Actually, psalm 148 is not a bad place to start for a universe-wide vision of creation oriented towards God, the wonder of stars and planets spinning in orbits of praise, atoms, molecules and living cells vibrating in harmony with the dynamic order of the universe.  The spiritual perspective that we call stature is grounded in the religious virtue of amazement at what is – beneath the pessimism, the loss of faith in human goodness and the newspapers’ list of daily atrocities that defeat our spiritual buoyancy, we need to tune our perceptions and our spirits back into the divine order that guides not only the stars but also our own lives, to pay attention to the slow rhythms of tides and seasons and living things and to know that we ourselves are at home with all this in God’s loving purposes.  The perspective of psalm 148 is the spiritual equivalent of the culinary movement called ‘slow cooking’ – slowing down in order to notice what’s going on, the small and incremental movements of things, the significance and beauty of what in our busyness we too often pass over as the incidental background noise of our lives.

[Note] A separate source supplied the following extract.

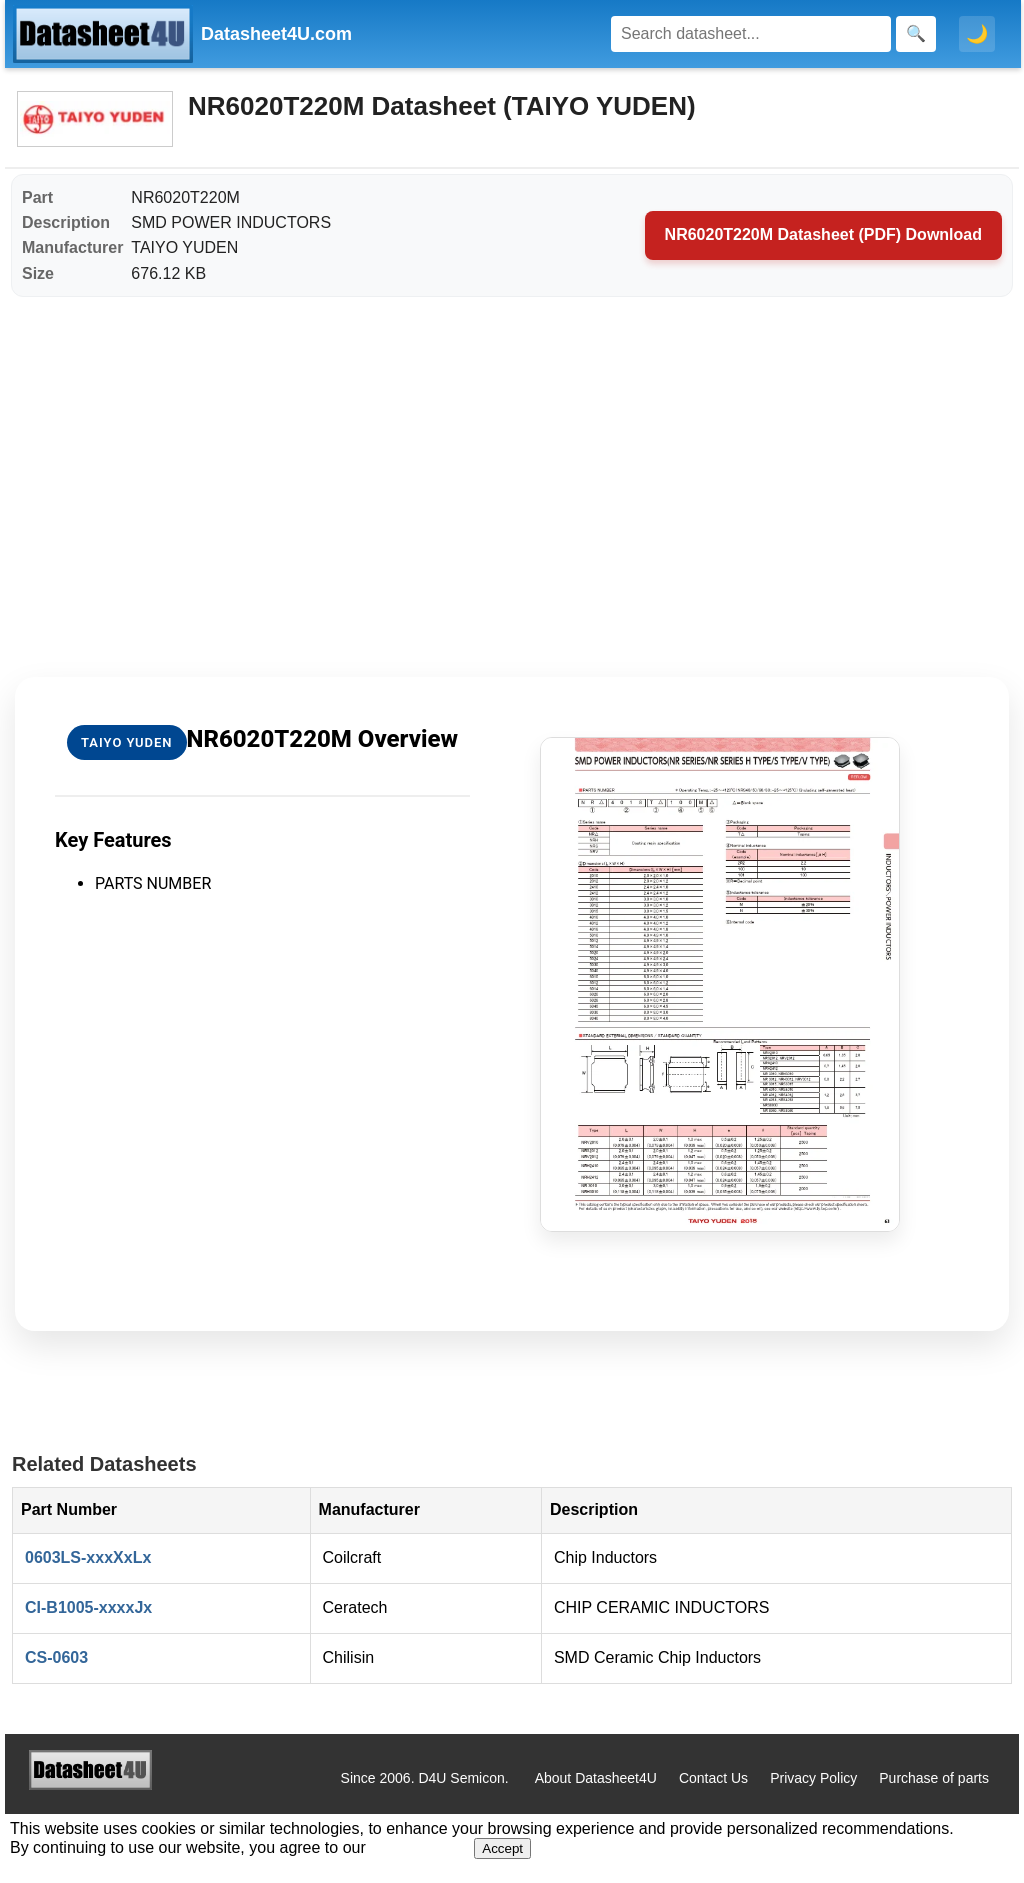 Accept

Jesus’ experience in the Temple as a 12-year-old, poised on the edge of autonomy and self-understanding, provides a good model for our own spiritual growth.  The story speaks to us of priorities, of recognising our own need to reflect and to question our faith and its role in guiding our lives.  The child Jesus forgets his parents and the rules of his household because he is responding to what he already feels as a deeper need to share in the wisdom of his tradition of faith.  Missing in action for three days that remind us of the three days he will be lost in the sleep of death, Jesus here reminds us that we don’t grow without time apart for refreshment and challenge.  We grow in wisdom and stature by taking the time to intentionally study and wrestle with the scriptures, to explore and discuss new ideas about the world and about God, to pray, to meditate and to serve others.  As our reading from Colossians counsels us, ‘Let the word of Christ dwell in you richly’.  A stagnant faith is a faith that’s grown cold, that’s turned into lifeless habit.  A faith that is no longer open to learning and sharing has already started to contract.  A faith that’s stretched and examined and reflected on is a faith that grows strong and resilient.

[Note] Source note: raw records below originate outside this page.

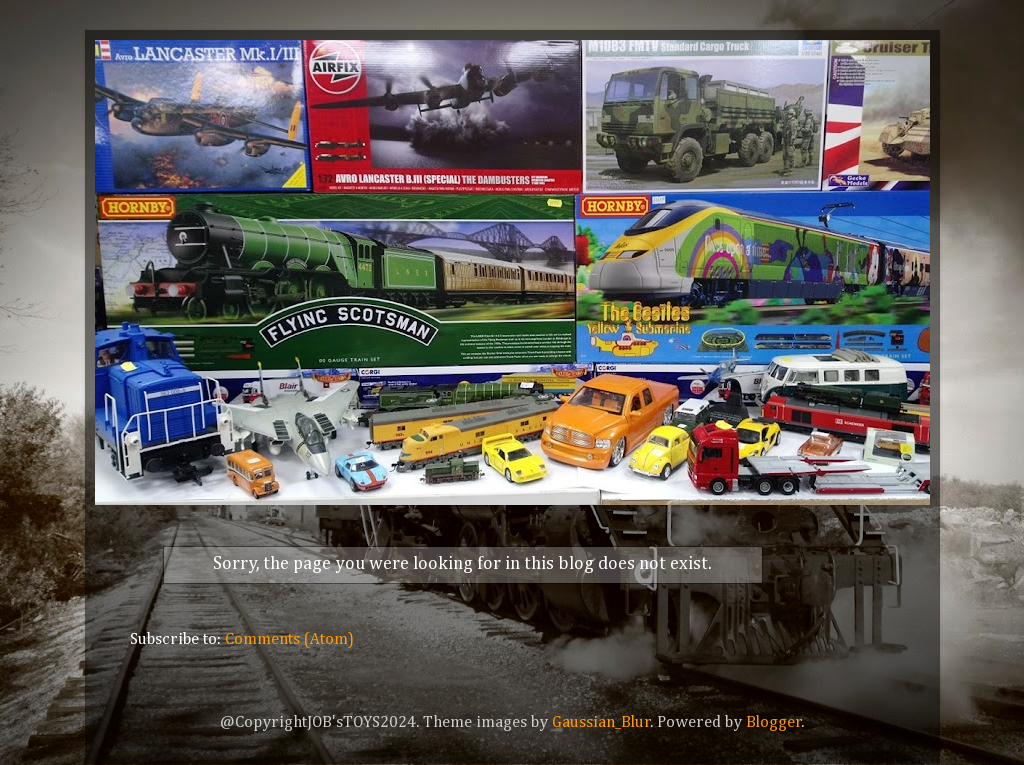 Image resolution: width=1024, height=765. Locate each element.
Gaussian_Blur (601, 722)
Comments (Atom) (289, 639)
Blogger (774, 722) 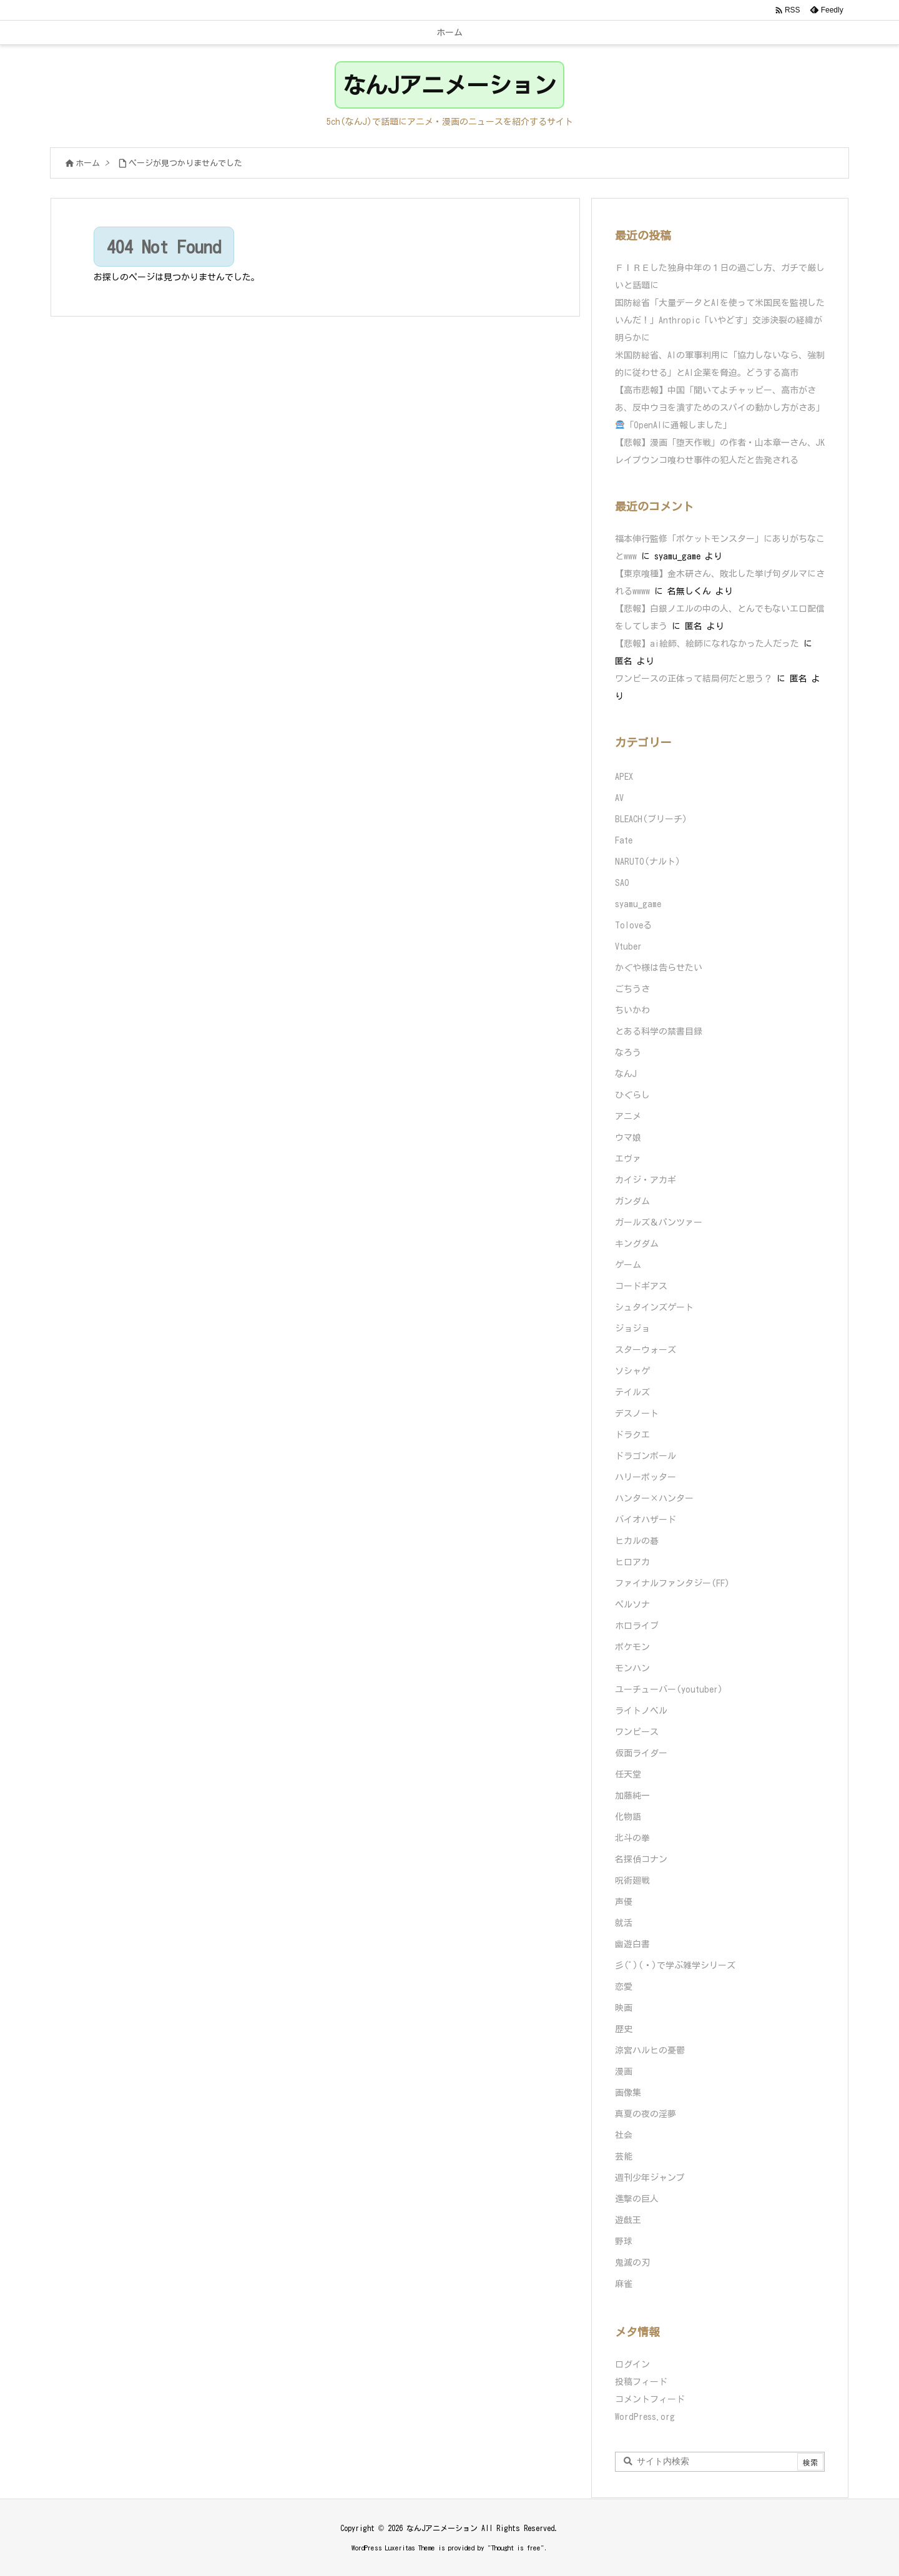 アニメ (628, 1116)
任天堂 (628, 1774)
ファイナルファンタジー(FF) (672, 1583)
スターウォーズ (645, 1349)
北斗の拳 (632, 1838)
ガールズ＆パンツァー (658, 1222)
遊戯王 (628, 2220)
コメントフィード (650, 2399)
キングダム (637, 1243)
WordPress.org (645, 2416)
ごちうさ (632, 989)
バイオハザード (645, 1519)
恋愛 (623, 1986)
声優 (623, 1901)
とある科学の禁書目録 (658, 1031)
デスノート (637, 1413)
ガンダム (632, 1201)
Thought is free (516, 2547)
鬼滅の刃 (632, 2262)
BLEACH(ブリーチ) (651, 819)
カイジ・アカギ (645, 1180)
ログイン (632, 2364)
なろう (628, 1052)
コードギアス (641, 1286)
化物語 (628, 1816)
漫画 (623, 2071)
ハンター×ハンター (654, 1498)
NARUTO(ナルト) (647, 861)
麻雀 (623, 2283)
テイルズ (632, 1392)
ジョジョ (632, 1328)
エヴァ (628, 1158)
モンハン (632, 1668)
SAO (622, 882)
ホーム (88, 163)
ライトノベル (641, 1710)
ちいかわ (632, 1010)
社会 (623, 2135)
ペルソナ (632, 1604)
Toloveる (633, 925)
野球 (623, 2241)
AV (619, 798)
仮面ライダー (641, 1753)
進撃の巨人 (637, 2199)
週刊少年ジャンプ (650, 2177)
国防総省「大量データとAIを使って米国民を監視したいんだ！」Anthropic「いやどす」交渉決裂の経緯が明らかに (720, 320)
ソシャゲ (632, 1371)
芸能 (623, 2156)
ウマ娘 (628, 1137)
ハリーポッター (645, 1477)
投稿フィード (641, 2381)
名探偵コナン (641, 1859)
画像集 (628, 2092)
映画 (623, 2007)
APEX (624, 776)
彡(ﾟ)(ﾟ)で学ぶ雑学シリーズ (675, 1965)
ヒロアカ (632, 1562)
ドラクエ (632, 1434)
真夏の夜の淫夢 (645, 2114)
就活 (623, 1923)
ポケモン (632, 1647)
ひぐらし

The vocation of being Christian is the call to be large of soul, to focus on the big picture of who we are and who others are.  As the writer of Colossians puts it, to “Clothe yourselves with compassion . . . clothe yourselves with love.”  Here, the vocation of spirituality is integrated with the vocation of living in loving relation, we are reminded that Christian spirituality is not self-centred but other-centred.  And we are pointed back to the cosmic perspective of psalm 148, reminded that we are interconnected, that we are part of one another.

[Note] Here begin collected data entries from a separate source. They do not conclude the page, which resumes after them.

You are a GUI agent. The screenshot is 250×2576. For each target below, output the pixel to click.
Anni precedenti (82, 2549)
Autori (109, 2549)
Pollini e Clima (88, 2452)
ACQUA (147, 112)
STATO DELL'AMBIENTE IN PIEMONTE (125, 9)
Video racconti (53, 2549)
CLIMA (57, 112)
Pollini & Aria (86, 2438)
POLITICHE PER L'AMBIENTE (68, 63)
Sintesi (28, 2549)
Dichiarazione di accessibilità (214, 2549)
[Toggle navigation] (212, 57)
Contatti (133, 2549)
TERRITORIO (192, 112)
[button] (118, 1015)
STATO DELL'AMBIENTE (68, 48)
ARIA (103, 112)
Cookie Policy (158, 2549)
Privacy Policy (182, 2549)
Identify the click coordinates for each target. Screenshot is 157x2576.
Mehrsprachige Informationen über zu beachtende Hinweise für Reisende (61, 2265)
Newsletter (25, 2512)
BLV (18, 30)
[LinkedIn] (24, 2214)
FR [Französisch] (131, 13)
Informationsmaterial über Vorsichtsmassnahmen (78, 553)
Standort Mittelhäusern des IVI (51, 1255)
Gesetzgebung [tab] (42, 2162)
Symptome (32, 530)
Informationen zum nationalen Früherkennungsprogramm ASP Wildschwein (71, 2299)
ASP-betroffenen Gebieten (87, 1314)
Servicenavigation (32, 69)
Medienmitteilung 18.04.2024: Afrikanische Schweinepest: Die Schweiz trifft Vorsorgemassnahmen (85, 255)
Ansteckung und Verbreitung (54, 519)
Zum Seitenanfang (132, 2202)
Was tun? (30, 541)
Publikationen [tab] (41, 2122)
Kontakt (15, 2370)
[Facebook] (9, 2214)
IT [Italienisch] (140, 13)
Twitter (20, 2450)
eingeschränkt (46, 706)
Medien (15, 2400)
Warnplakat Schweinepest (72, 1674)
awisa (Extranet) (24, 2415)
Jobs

Finally, says Colossians, “let the peace of Christ dwell in your hearts.” Philosopher Alfred North Whitehead defined peace as the expansion of our usual self-centred perspective to include the well-being of others and the planet itself.  Pity the delegates at Copenhagen didn’t share this definition.  In the peace that passes understanding, Whitehead suggested, by incorporating the whole universe in our understanding of who we are and what ultimately matters, we participate in eternity. Above all, the vocation of being Christian is the call to think big, to take a wider perspective than the society we live in challenges us to do, to keep growing rather than to start shrinking.  It’s a vastly different sort of expansiveness than the expansiveness of overindulgence into which, sadly, I fear I may have slipped over the past couple of days, an elasticity not of the waistline but of the mind and soul, and one that suggests a New Year’s resolution worth keeping. 

This year, don’t let the Grinch of cynicism and self-centredness steal Christmas.